* Stored data entries
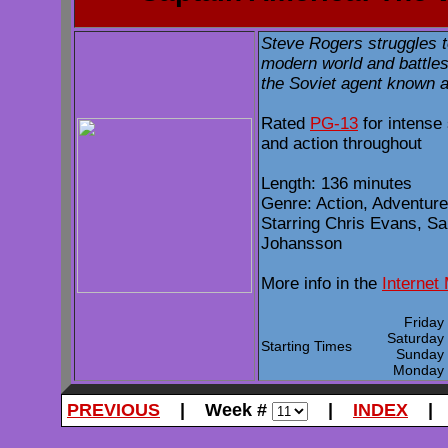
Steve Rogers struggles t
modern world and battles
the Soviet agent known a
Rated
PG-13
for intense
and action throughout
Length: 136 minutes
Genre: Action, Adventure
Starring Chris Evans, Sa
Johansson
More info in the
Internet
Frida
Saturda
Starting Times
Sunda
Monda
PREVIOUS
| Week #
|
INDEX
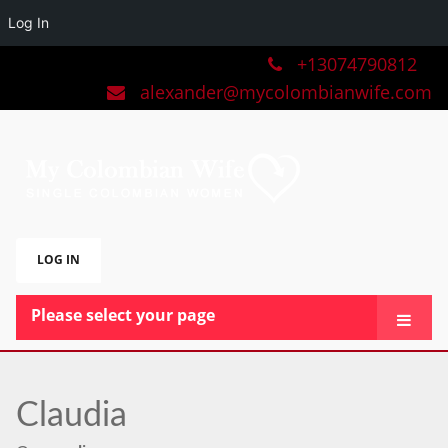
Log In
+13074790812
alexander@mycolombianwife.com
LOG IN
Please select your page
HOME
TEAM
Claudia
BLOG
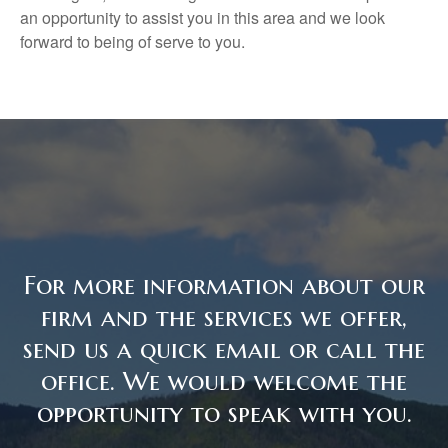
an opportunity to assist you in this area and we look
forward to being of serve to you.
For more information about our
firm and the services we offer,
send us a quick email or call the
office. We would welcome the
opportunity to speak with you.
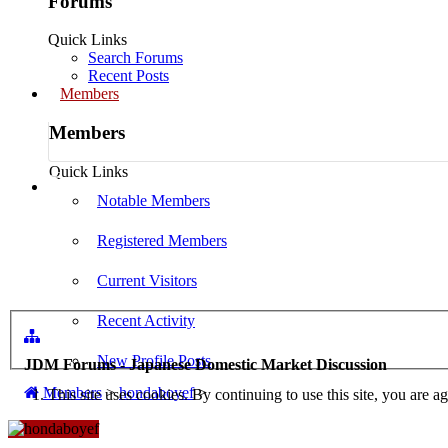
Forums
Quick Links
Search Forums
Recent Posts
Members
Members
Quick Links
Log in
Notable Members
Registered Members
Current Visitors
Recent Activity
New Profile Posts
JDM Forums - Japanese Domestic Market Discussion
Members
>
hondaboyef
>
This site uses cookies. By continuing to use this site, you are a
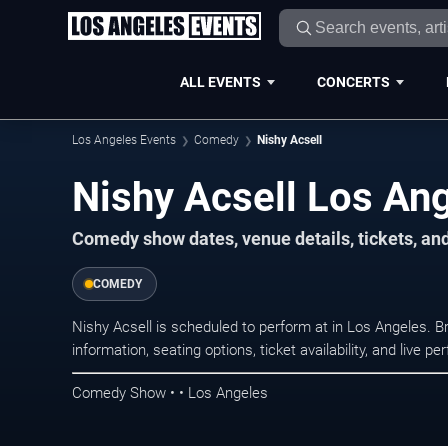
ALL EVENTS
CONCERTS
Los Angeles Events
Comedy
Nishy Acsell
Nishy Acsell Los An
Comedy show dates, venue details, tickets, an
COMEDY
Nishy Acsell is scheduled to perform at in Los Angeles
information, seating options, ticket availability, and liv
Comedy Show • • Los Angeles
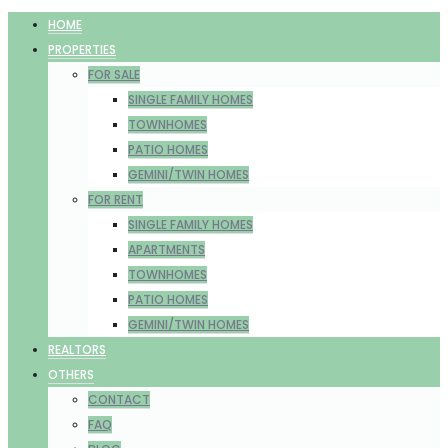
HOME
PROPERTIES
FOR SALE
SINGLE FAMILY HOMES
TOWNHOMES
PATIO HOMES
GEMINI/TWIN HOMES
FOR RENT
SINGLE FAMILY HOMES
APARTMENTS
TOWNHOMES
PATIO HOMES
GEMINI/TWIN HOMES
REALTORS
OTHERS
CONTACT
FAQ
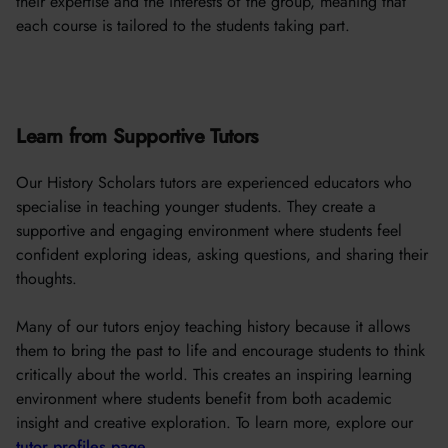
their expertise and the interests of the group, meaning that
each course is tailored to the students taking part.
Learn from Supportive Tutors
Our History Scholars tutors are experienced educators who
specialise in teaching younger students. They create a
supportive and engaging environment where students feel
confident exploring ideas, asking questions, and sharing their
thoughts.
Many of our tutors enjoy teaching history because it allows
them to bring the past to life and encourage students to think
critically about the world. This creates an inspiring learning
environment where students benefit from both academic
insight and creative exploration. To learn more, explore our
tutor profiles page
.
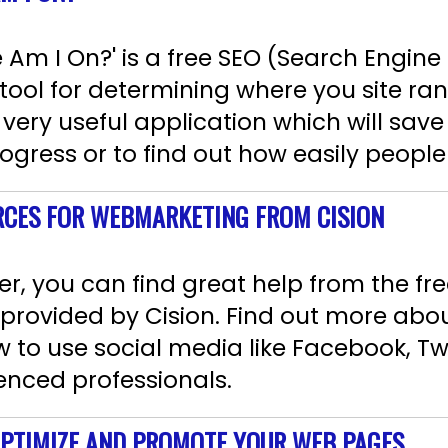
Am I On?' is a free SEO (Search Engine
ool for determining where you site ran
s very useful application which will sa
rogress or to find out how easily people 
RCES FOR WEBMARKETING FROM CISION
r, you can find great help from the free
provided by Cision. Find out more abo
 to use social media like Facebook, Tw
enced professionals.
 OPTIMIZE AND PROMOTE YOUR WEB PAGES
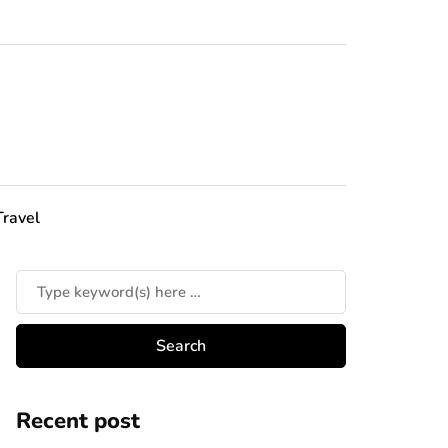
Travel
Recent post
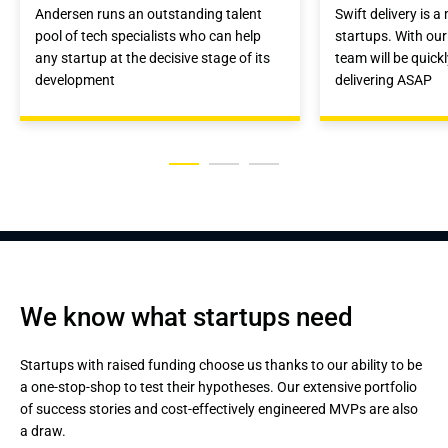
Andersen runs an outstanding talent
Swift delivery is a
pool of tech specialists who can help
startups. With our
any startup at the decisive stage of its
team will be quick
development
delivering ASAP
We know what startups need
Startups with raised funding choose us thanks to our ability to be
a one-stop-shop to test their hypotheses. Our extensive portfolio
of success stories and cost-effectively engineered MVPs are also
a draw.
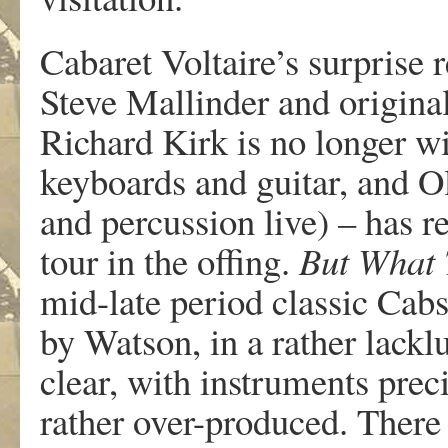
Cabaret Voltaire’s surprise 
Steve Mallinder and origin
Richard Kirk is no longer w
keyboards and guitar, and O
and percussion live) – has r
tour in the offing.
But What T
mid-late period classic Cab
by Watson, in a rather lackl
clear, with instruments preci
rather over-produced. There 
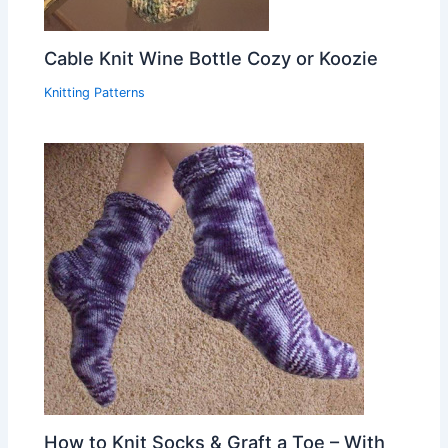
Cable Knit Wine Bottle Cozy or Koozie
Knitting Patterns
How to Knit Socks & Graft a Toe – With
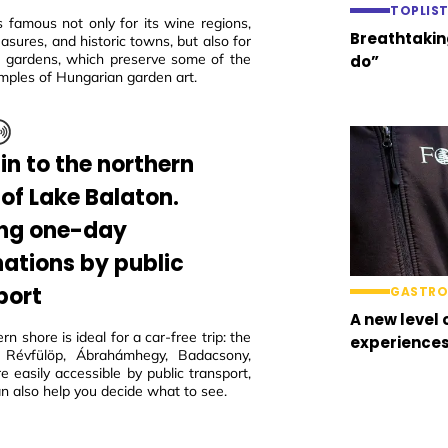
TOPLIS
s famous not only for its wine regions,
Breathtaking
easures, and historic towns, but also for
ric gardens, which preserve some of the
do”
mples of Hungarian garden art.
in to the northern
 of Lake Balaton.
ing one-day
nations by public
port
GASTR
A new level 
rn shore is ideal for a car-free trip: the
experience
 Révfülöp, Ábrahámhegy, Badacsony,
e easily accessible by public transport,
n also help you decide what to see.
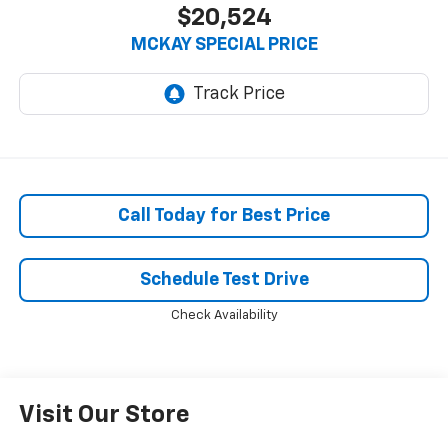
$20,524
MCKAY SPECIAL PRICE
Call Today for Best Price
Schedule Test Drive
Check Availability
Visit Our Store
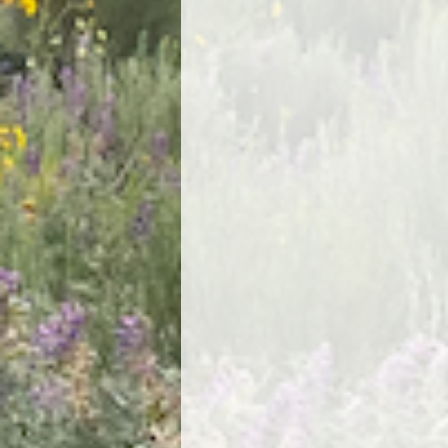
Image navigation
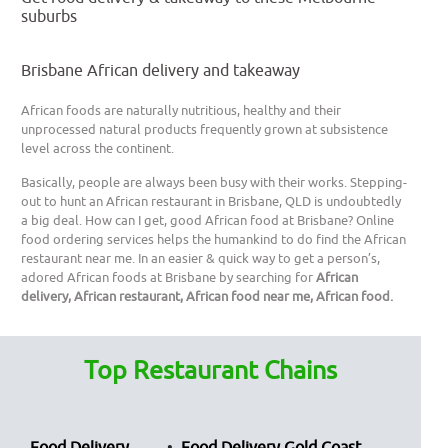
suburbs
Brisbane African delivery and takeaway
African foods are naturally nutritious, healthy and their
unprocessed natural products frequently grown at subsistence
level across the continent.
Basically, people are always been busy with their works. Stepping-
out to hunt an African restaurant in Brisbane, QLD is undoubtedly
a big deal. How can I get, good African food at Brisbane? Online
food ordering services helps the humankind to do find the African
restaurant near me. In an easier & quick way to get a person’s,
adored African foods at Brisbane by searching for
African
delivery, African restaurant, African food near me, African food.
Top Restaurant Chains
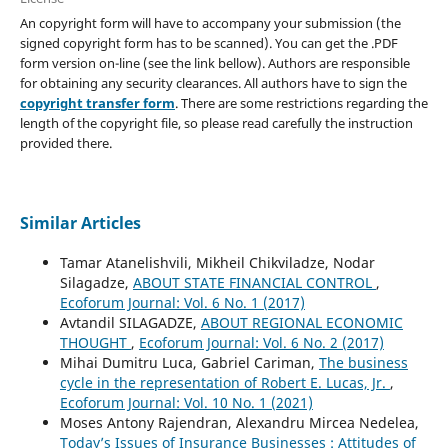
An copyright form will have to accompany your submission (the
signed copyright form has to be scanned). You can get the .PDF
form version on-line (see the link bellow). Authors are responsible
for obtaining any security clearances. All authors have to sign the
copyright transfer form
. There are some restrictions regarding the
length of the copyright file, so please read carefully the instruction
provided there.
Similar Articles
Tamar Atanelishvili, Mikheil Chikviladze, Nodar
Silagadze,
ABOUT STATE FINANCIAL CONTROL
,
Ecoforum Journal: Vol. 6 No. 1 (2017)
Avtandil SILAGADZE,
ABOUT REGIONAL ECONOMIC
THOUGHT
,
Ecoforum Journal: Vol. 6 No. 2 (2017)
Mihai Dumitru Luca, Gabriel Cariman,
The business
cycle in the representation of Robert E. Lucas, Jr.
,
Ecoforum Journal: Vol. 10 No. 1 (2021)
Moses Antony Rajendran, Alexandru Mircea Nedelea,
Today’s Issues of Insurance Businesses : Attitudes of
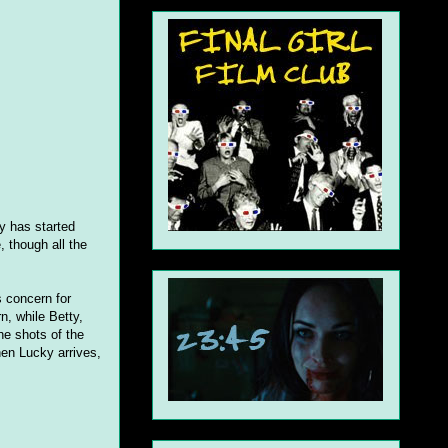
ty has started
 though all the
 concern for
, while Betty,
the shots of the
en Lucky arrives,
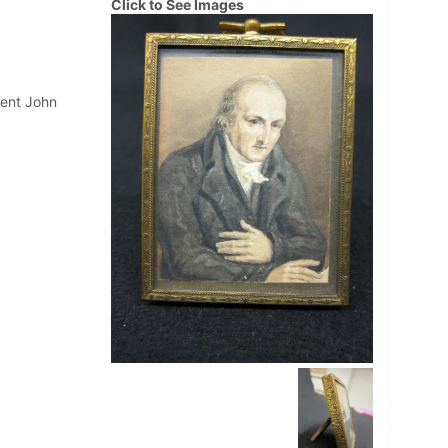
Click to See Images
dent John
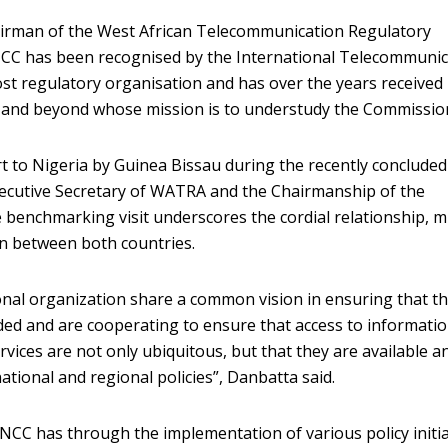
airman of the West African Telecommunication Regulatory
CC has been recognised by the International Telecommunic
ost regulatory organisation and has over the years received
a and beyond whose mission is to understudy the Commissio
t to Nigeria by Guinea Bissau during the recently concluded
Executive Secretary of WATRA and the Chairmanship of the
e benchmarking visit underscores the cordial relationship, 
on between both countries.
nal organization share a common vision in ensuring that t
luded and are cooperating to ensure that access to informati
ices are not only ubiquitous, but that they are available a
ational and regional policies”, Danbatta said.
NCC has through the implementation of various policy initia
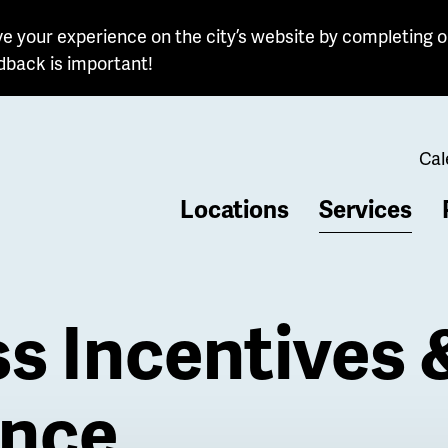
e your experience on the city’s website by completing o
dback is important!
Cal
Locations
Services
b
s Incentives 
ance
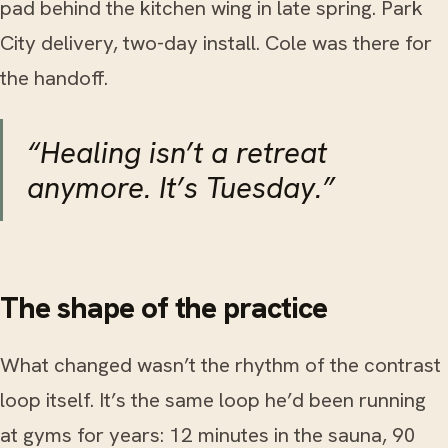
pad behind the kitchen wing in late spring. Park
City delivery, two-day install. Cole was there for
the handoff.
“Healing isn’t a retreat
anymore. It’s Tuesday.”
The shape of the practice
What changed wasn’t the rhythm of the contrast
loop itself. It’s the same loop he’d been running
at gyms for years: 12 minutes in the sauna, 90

* Problem to work on
Set every record down again verbatim, without pictures.

* Exercise solution
Steve Rogers struggles t
modern world and battles
the Soviet agent known a
Rated
PG-13
for intense
and action throughout
Length: 136 minutes
Genre: Action, Adventure
Starring Chris Evans, Sa
Johansson
More info in the
Internet
Frida
Saturda
Starting Times
Sunda
Monda
PREVIOUS
| Week #
|
INDEX
Log In
+13074790812
alexander@mycolombianwife.com
LOG IN
Please select your page
HOME
TEAM
Claudia
BLOG
an opportunity to assist you in this area and we look
forward to being of serve to you.
For more information about our
firm and the services we offer,
send us a quick email or call the
office. We would welcome the
opportunity to speak with you.
Forums
Quick Links
Search Forums
Recent Posts
Members
Members
Quick Links
Log in
Notable Members
Registered Members
Current Visitors
Recent Activity
New Profile Posts
JDM Forums - Japanese Domestic Market Discussion
Members
>
hondaboyef
>
This site uses cookies. By continuing to use this site, you are a
ALL EVENTS
CONCERTS
Los Angeles Events
Comedy
Nishy Acsell
Nishy Acsell Los An
Comedy show dates, venue details, tickets, an
COMEDY
Nishy Acsell is scheduled to perform at in Los Angeles
information, seating options, ticket availability, and liv
Comedy Show • • Los Angeles
HOME
PROPERTIES
FOR SALE
SINGLE FAMILY HOMES
TOWNHOMES
PATIO HOMES
GEMINI/TWIN HOMES
FOR RENT
SINGLE FAMILY HOMES
APARTMENTS
TOWNHOMES
PATIO HOMES
GEMINI/TWIN HOMES
REALTORS
OTHERS
CONTACT
FAQ
their expertise and the interests of the group, meaning that
each course is tailored to the students taking part.
Learn from Supportive Tutors
Our History Scholars tutors are experienced educators who
specialise in teaching younger students. They create a
supportive and engaging environment where students feel
confident exploring ideas, asking questions, and sharing their
thoughts.
Many of our tutors enjoy teaching history because it allows
them to bring the past to life and encourage students to think
critically about the world. This creates an inspiring learning
environment where students benefit from both academic
insight and creative exploration. To learn more, explore our
tutor profiles page
.
Am I On?' is a free SEO (Search Engine
ool for determining where you site ran
s very useful application which will sa
rogress or to find out how easily people 
RCES FOR WEBMARKETING FROM CISION
r, you can find great help from the free
provided by Cision. Find out more abo
 to use social media like Facebook, Tw
enced professionals.
 OPTIMIZE AND PROMOTE YOUR WEB PAGES
Travel
Recent post
Andersen runs an outstanding talent
Swift delivery is a
pool of tech specialists who can help
startups. With our
any startup at the decisive stage of its
team will be quick
development
delivering ASAP
We know what startups need
Startups with raised funding choose us thanks to our ability to be
a one-stop-shop to test their hypotheses. Our extensive portfolio
of success stories and cost-effectively engineered MVPs are also
a draw.
Cabaret Voltaire’s surprise 
Steve Mallinder and origin
Richard Kirk is no longer w
keyboards and guitar, and O
and percussion live) – has r
tour in the offing.
But What T
mid-late period classic Cab
by Watson, in a rather lackl
clear, with instruments preci
rather over-produced. There 
Cable Knit Wine Bottle Cozy or Koozie
Knitting Patterns
How to Knit Socks & Graft a Toe – With
TOPLIS
s famous not only for its wine regions,
Breathtaking
easures, and historic towns, but also for
ric gardens, which preserve some of the
do”
mples of Hungarian garden art.
in to the northern
 of Lake Balaton.
ing one-day
nations by public
port
GASTR
A new level 
rn shore is ideal for a car-free trip: the
experience
 Révfülöp, Ábrahámhegy, Badacsony,
e easily accessible by public transport,
n also help you decide what to see.
$20,524
MCKAY SPECIAL PRICE
Call Today for Best Price
Schedule Test Drive
Check Availability
Visit Our Store
Image navigation
suburbs
Brisbane African delivery and takeaway
African foods are naturally nutritious, healthy and their
unprocessed natural products frequently grown at subsistence
level across the continent.
Basically, people are always been busy with their works. Stepping-
out to hunt an African restaurant in Brisbane, QLD is undoubtedly
a big deal. How can I get, good African food at Brisbane? Online
food ordering services helps the humankind to do find the African
restaurant near me. In an easier & quick way to get a person’s,
adored African foods at Brisbane by searching for
African
delivery, African restaurant, African food near me, African food.
Top Restaurant Chains
An copyright form will have to accompany your submission (the
signed copyright form has to be scanned). You can get the .PDF
form version on-line (see the link bellow). Authors are responsible
for obtaining any security clearances. All authors have to sign the
copyright transfer form
. There are some restrictions regarding the
length of the copyright file, so please read carefully the instruction
provided there.
Similar Articles
Tamar Atanelishvili, Mikheil Chikviladze, Nodar
Silagadze,
ABOUT STATE FINANCIAL CONTROL
,
Ecoforum Journal: Vol. 6 No. 1 (2017)
Avtandil SILAGADZE,
ABOUT REGIONAL ECONOMIC
THOUGHT
,
Ecoforum Journal: Vol. 6 No. 2 (2017)
Mihai Dumitru Luca, Gabriel Cariman,
The business
cycle in the representation of Robert E. Lucas, Jr.
,
Ecoforum Journal: Vol. 10 No. 1 (2021)
Moses Antony Rajendran, Alexandru Mircea Nedelea,
Today’s Issues of Insurance Businesses : Attitudes of
ty has started
 though all the
 concern for
, while Betty,
the shots of the
en Lucky arrives,
Click to See Images
dent John
airman of the West African Telecommunication Regulatory
CC has been recognised by the International Telecommunic
ost regulatory organisation and has over the years received
a and beyond whose mission is to understudy the Commissio
t to Nigeria by Guinea Bissau during the recently concluded
Executive Secretary of WATRA and the Chairmanship of the
e benchmarking visit underscores the cordial relationship, 
on between both countries.
nal organization share a common vision in ensuring that t
luded and are cooperating to ensure that access to informati
ices are not only ubiquitous, but that they are available a
ational and regional policies”, Danbatta said.
NCC has through the implementation of various policy initia
e your experience on the city’s website by completing o
dback is important!
Cal
Locations
Services
b
s Incentives 
ance
pad behind the kitchen wing in late spring. Park
City delivery, two-day install. Cole was there for
the handoff.
“Healing isn’t a retreat
anymore. It’s Tuesday.”
The shape of the practice
What changed wasn’t the rhythm of the contrast
loop itself. It’s the same loop he’d been running
at gyms for years: 12 minutes in the sauna, 90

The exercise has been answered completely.